「…おい、待てよ。いつから…!?お前そんな大事なこと…!」
「大分前から。それはいいから、ユノ早く」
「あ、は、はい」
固まっていたユノは、声をかけられ慌てて彼に近づいた。
タオルに目線を落とし、反応しない蒼い瞳を見てから、ギュッと白い柔らかいそれを握り締める。
「痛くても我慢してくださいね」
「えー、あんまり乱暴にしないでよ」
ふざけた物言いの上司に何だか複雑な気分になる。
しかしそんな表情も今彼には見えていないのだ。
赤く染まっていくタオルを見ながら、ユノは悔しくなって唇を噛んだ。
(…どうして言ってくれなかったの)
どうして。
どうして、
──…気付かなかったの、私。
「…終わりました」
「ん、…ほんとだ。

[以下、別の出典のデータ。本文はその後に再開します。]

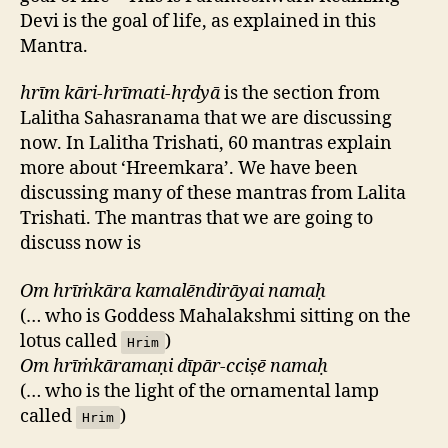
Devi is the goal of life, as explained in this
Mantra.
hrīm kāri-hrīmati-hṛdyā
is the section from
Lalitha Sahasranama that we are discussing
now. In Lalitha Trishati, 60 mantras explain
more about ‘Hreemkara’. We have been
discussing many of these mantras from Lalita
Trishati. The mantras that we are going to
discuss now is
Om hrīṁkāra kamalēndirāyai namaḥ
(… who is Goddess Mahalakshmi sitting on the
lotus called
)
Hrim
Om hrīṁkāramaṇi dīpār-cciṣē namaḥ
(… who is the light of the ornamental lamp
called
)
Hrim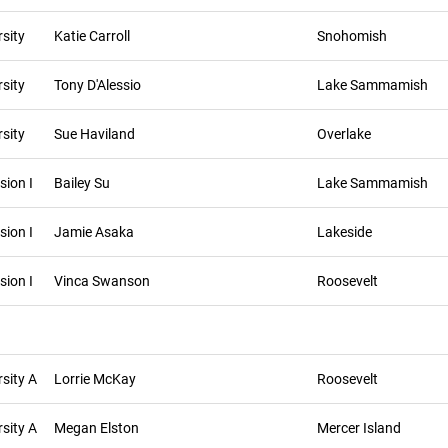
sity
Katie Carroll
Snohomish
sity
Tony D'Alessio
Lake Sammamish
sity
Sue Haviland
Overlake
sion I
Bailey Su
Lake Sammamish
sion I
Jamie Asaka
Lakeside
sion I
Vinca Swanson
Roosevelt
sity A
Lorrie McKay
Roosevelt
sity A
Megan Elston
Mercer Island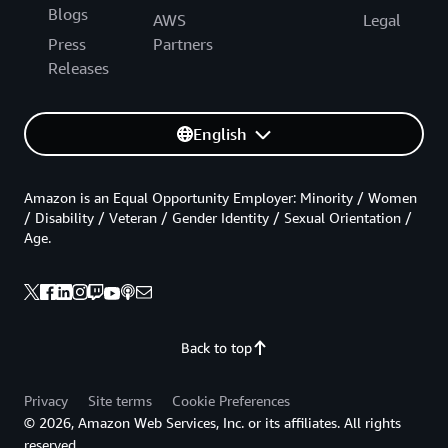
Blogs
AWS
Legal
Press
Partners
Releases
English
Amazon is an Equal Opportunity Employer: Minority / Women
/ Disability / Veteran / Gender Identity / Sexual Orientation /
Age.
Back to top
Privacy
Site terms
Cookie Preferences
© 2026, Amazon Web Services, Inc. or its affiliates. All rights
reserved.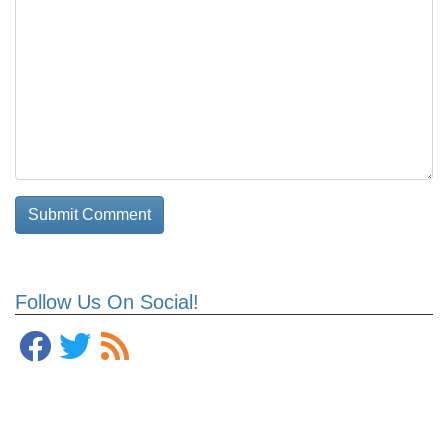
Follow Us On Social!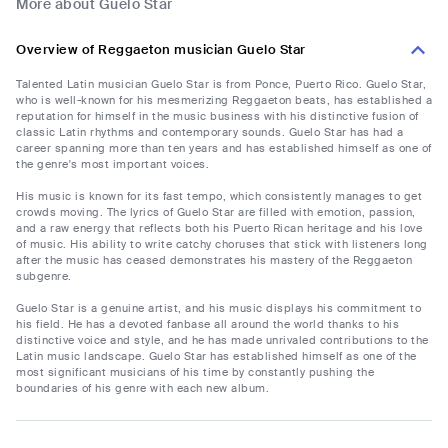
More about Guelo Star
Overview of Reggaeton musician Guelo Star
Talented Latin musician Guelo Star is from Ponce, Puerto Rico. Guelo Star,
who is well-known for his mesmerizing Reggaeton beats, has established a
reputation for himself in the music business with his distinctive fusion of
classic Latin rhythms and contemporary sounds. Guelo Star has had a
career spanning more than ten years and has established himself as one of
the genre's most important voices.
His music is known for its fast tempo, which consistently manages to get
crowds moving. The lyrics of Guelo Star are filled with emotion, passion,
and a raw energy that reflects both his Puerto Rican heritage and his love
of music. His ability to write catchy choruses that stick with listeners long
after the music has ceased demonstrates his mastery of the Reggaeton
subgenre.
Guelo Star is a genuine artist, and his music displays his commitment to
his field. He has a devoted fanbase all around the world thanks to his
distinctive voice and style, and he has made unrivaled contributions to the
Latin music landscape. Guelo Star has established himself as one of the
most significant musicians of his time by constantly pushing the
boundaries of his genre with each new album.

ありがと、ユノ」
消毒もして、額の切り傷にガーゼと包帯も宛てて。
全部終わってから、ユノはブロードに言った。
左目を開けた本人は、嬉しそうに笑って礼を言う。
「包帯似合う?」
「馬鹿言わないで下さい。アサギさん」
「あぁ。出てもらおうと思ってたけど…無理だな」
こちらも複雑そうに部下を見て、大きく溜め息をついた。
そんな上司を見上げ、ブロードは首を傾げる。